Scan the entries that follow for the word "giorno", then report every line in which it appears.

(Collected data)
[Start of Attachment]

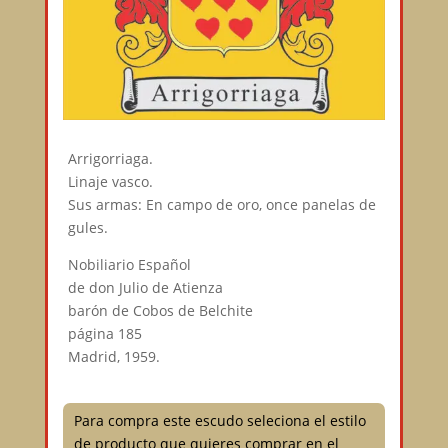
Arrigorriaga.
Linaje vasco.
Sus armas: En campo de oro, once panelas de
gules.
Nobiliario Español
de don Julio de Atienza
barón de Cobos de Belchite
página 185
Madrid, 1959.
Para compra este escudo seleciona el estilo
de producto que quieres comprar en el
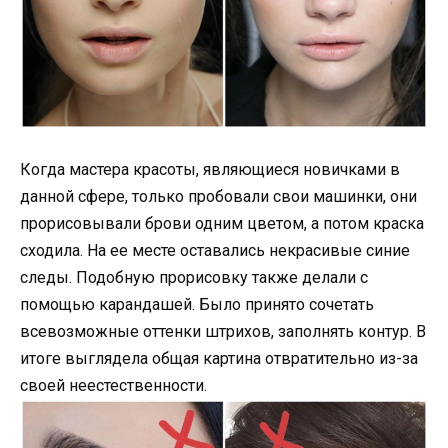
Когда мастера красоты, являющиеся новичками в
данной сфере, только пробовали свои машинки, они
прорисовывали брови одним цветом, а потом краска
сходила. На ее месте оставались некрасивые синие
следы. Подобную прорисовку также делали с
помощью карандашей. Было принято сочетать
всевозможные оттенки штрихов, заполнять контур. В
итоге выглядела общая картина отвратительно из-за
своей неестественности.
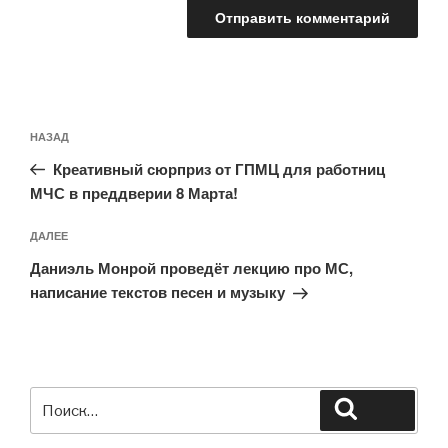
Навигация
Предыдущая
НАЗАД
по
запись:
записям
Креативный сюрприз от ГПМЦ для работниц
МЧС в преддверии 8 Марта!
Следующая
ДАЛЕЕ
запись
Даниэль Монрой проведёт лекцию про МС,
написание текстов песен и музыку
Искать:
Поиск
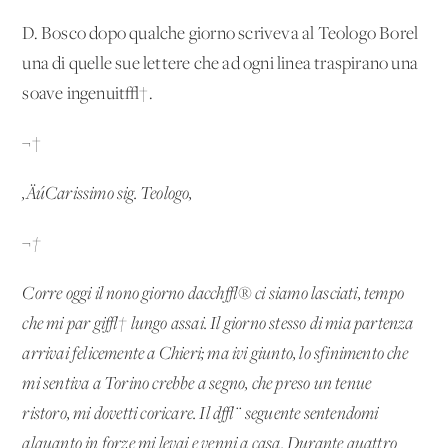
D. Bosco dopo qualche giorno scriveva al Teologo Borel
una di quelle sue lettere che ad ogni linea traspirano una
soave ingenuit√†.
¬†
‚ÄúCarissimo sig. Teologo,
¬†
Corre oggi il nono giorno dacch√® ci siamo lasciati, tempo
che mi par gi√† lungo assai. Il giorno stesso di mia partenza
arrivai felicemente a Chieri; ma ivi giunto, lo sfinimento che
mi sentiva a Torino crebbe a segno, che preso un tenue
ristoro, mi dovetti coricare. Il d√¨ seguente sentendomi
alquanto in forze mi levai e venni a casa. Durante quattro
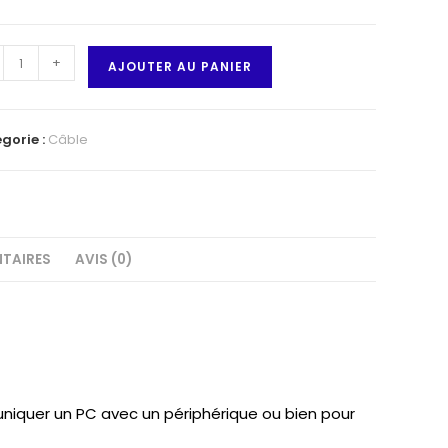
tité
+
AJOUTER AU PANIER
e
gorie :
Câble
e
o-
TAIRES
AVIS (0)
mmuniquer un PC avec un périphérique ou bien pour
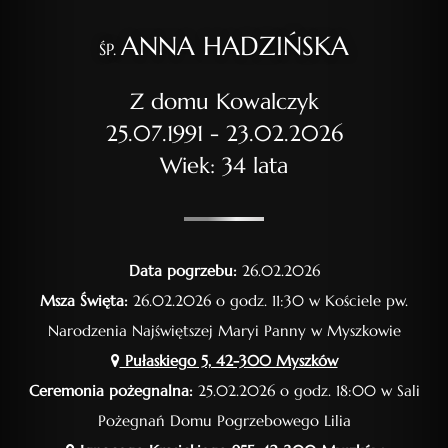
ANNA HADZIŃSKA
ŚP.
Z domu Kowalczyk
25.07.1991 - 23.02.2026
Wiek: 34 lata
Data pogrzebu:
26.02.2026
Msza Święta:
26.02.2026 o godz. 11:30 w Kościele pw.
Narodzenia Najświętszej Maryi Panny w Myszkowie
Pułaskiego 5, 42-300 Myszków
Ceremonia pożegnalna:
25.02.2026 o godz. 18:00 w Sali
Pożegnań Domu Pogrzebowego Lilia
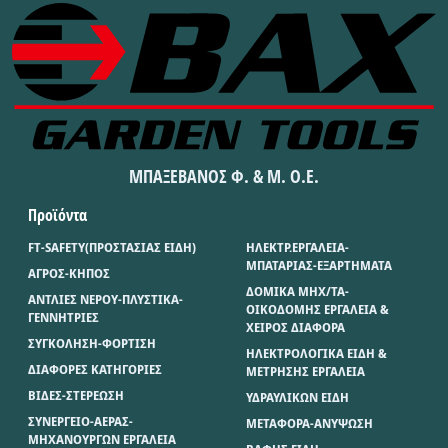
ΜΠΑΞΕΒΑΝΟΣ Φ. & Μ. Ο.Ε.
Προϊόντα
FT-SAFETY(ΠΡΟΣΤΑΣΙΑΣ ΕΙΔΗ)
ΗΛΕΚΤΡ.ΕΡΓΑΛΕΙΑ-
ΜΠΑΤΑΡΙΑΣ-ΕΞΑΡΤΗΜΑΤΑ
ΑΓΡΟΣ-ΚΗΠΟΣ
ΔΟΜΙΚΑ ΜΗΧ/ΤΑ-
ΑΝΤΛΙΕΣ ΝΕΡΟΥ-ΠΛΥΣΤΙΚΑ-
ΟΙΚΟΔΟΜΗΣ ΕΡΓΑΛΕΙΑ &
ΓΕΝΝΗΤΡΙΕΣ
ΧΕΙΡΟΣ ΔΙΑΦΟΡΑ
ΣΥΓΚΟΛΗΣΗ-ΦΟΡΤΙΣΗ
ΗΛΕΚΤΡΟΛΟΓΙΚΑ ΕΙΔΗ &
ΔΙΑΦΟΡΕΣ ΚΑΤΗΓΟΡΙΕΣ
ΜΕΤΡΗΣΗΣ ΕΡΓΑΛΕΙΑ
ΒΙΔΕΣ-ΣΤΕΡΕΩΣΗ
ΥΔΡΑΥΛΙΚΩΝ ΕΙΔΗ
ΣΥΝΕΡΓΕΙΟ-ΑΕΡΑΣ-
ΜΕΤΑΦΟΡΑ-ΑΝΥΨΩΣΗ
ΜΗΧΑΝΟΥΡΓΩΝ ΕΡΓΑΛΕΙΑ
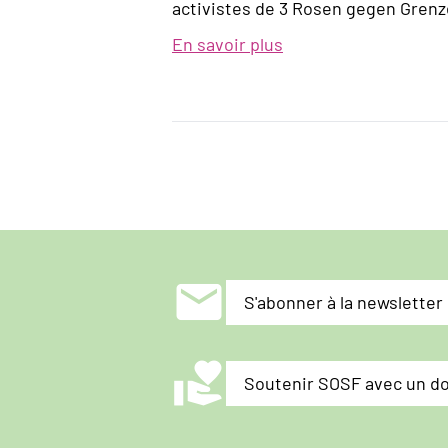
activistes de 3 Rosen gegen Grenz
En savoir plus
sur
Nous
sommes
en
Suisse
depuis
cinq
mois,
entendez
mail
nos
S'abonner à la newsletter
voix
s'il
volunteer_activism
vous
Soutenir SOSF avec un d
plaît.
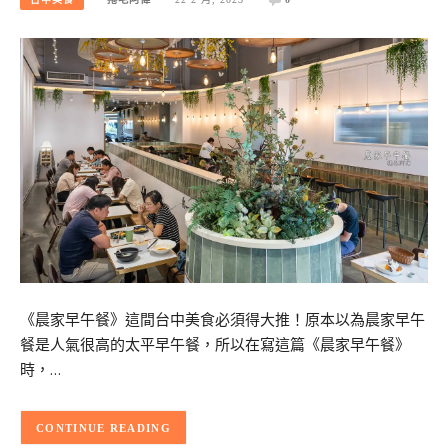
《晨家早午餐》這間台中美食必須得大推！原本以為晨家早午
餐是人氣很高的太平早午餐，所以在寫這篇《晨家早午餐》
時，…
CONTINUE READING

[End of Attachment]

Solution:
D. Bosco dopo qualche giorno scriveva al Teologo Borel
Corre oggi il nono giorno dacch√® ci siamo lasciati, tempo
che mi par gi√† lungo assai. Il giorno stesso di mia partenza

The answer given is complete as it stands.